Scott Feldman: Feldman made a few starts with the RoughRiders this season in a rehab assignment. The righty also made his way through Frisco on his journey to the big leagues, appearing in 46 games and posting a 2.36 ERA in ’05.
Neftali Feliz: Feliz joined the RoughRiders in 2008 for ten starts. The right-hander went 4-3 with a 2.98 ERA. Feliz returned to Dr Pepper Ballpark for a rehab outing earlier this year, and he struck out the side in his only inning.
Craig Gentry: A tenth-round pick in ’06, Gentry has been a valuable reserve for the Rangers in the outfield this year. He spent most of 2008 and all of 2009 with the ‘Riders. He is a lifetime .293 hitter in the Texas League, which is the league he has spent more of his time than any other league.
Josh Hamilton: Who can forget Hamilton’s rehab assignment earlier this year in Frisco? He homered in his second at-bat and helped the ‘Riders to a pair of wins over Midland. By the way, he is still really good in the big leagues.
Matt Harrison: A former Atlanta farmhand, Harrison made nine appearances with the ‘Riders in 2008. He also rehabbed in Frisco in 2010. Harrison has been a solid addition to the Rangers’ rotation (8-7, 3.05 ERA).
Derek Holland: During Holland’s fast track to the majors, he made a brief four-appearance pit stop in Frisco. In those four starts, Holland gave up only two earned runs in 26 innings.
Tommy Hunter: RoughRiders fans saw Hunter earlier this season for a rehab start. The ‘Riders also had Hunter in ’08 and ’09 when he went 5-2 with a ERA barely above 4. Hunter is currently in the Rangers’ bullpen.
Ian Kinsler: Kinsler has been a “normal” RoughRider and a “rehabbing” RoughRider in his time within the Rangers’ system. In his 79 games in the TL, Kinsler hit .290 with 52 RBIs.
Michael Kirkman: A RoughRider alum from 2009, Kirkman went 5-7 with a 4.19 ERA. Kirkman has bounced around from Round Rock and Arlington, and he is currently in Triple-A.
Mitch Moreland: Moreland, who has been a regular for the Rangers this season, spent 73 games with the ‘Riders in 2009. He hit .326 with eight home runs and 59 RBIs in Frisco.

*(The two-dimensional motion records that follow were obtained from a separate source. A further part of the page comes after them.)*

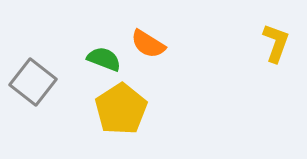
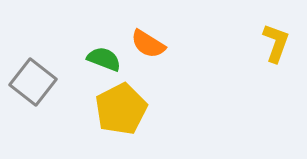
yellow pentagon: rotated 6 degrees clockwise
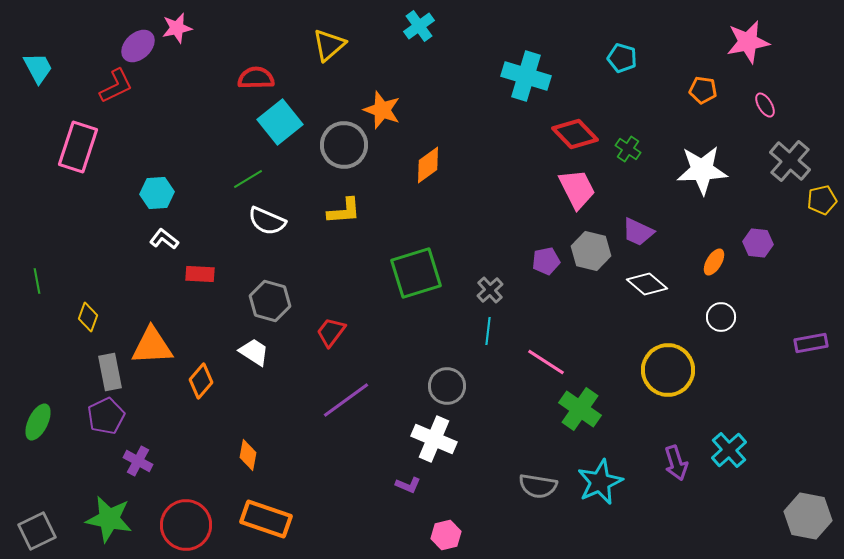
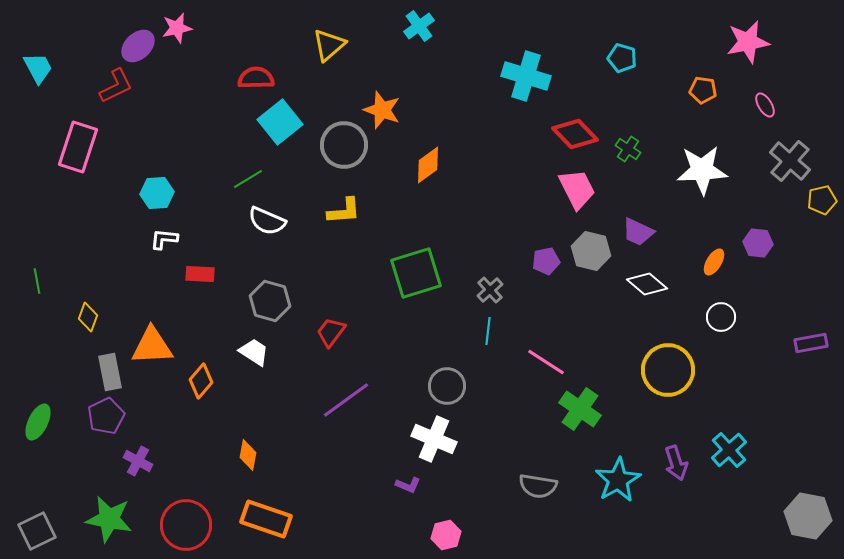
white L-shape at (164, 239): rotated 32 degrees counterclockwise
cyan star at (600, 482): moved 18 px right, 2 px up; rotated 6 degrees counterclockwise
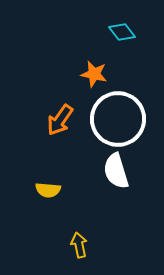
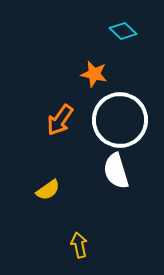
cyan diamond: moved 1 px right, 1 px up; rotated 8 degrees counterclockwise
white circle: moved 2 px right, 1 px down
yellow semicircle: rotated 40 degrees counterclockwise
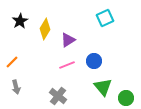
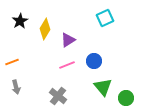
orange line: rotated 24 degrees clockwise
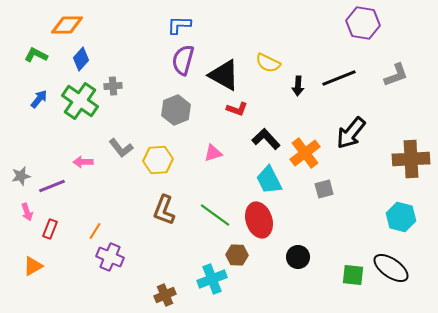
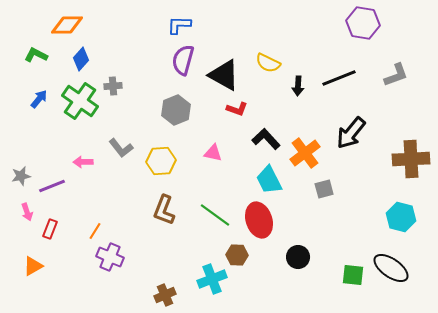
pink triangle at (213, 153): rotated 30 degrees clockwise
yellow hexagon at (158, 160): moved 3 px right, 1 px down
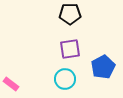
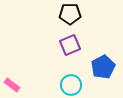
purple square: moved 4 px up; rotated 15 degrees counterclockwise
cyan circle: moved 6 px right, 6 px down
pink rectangle: moved 1 px right, 1 px down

Darren O’Day: O’Day, who has only made 11 appearances with the Rangers this year, has one career appearance with the ‘Riders, which came earlier this season. He allowed a run in an inning of work.
Alexi Ogando: Ogando only spent 2010 in stateside minor league baseball, and his quick journey to the bigs went through Frisco. In seven appearances, Ogando gave up two runs in almost 16 innings of work. He had a WHIP of 0.57.
Pedro Strop: Strop, who has made 11 appearances with the Rangers, spent much of his 2009 campaign in Frisco. The reliever went 5-5 with a 4.38 ERA in 36 appearances, all of the out of the ‘pen.
Taylor Teagarden: Teagarden was with the RoughRiders in 2007, 2008, and 2010, and he has been bounced between Triple-A Round Rock and Arlington this season. In 97 games with the ‘Riders, Teagarden hit .245 with 12 homers and 54 RBIs.
C.J. Wilson: Four of the five current Rangers’ starters were with the RoughRiders at some point in their career, and that group is headlined by Wilson. Wilson spent parts of his ’03, ’05 and ’06 minor league seasons with the RoughRiders. He is 7-13 with a 4.39 ERA in the Texas League.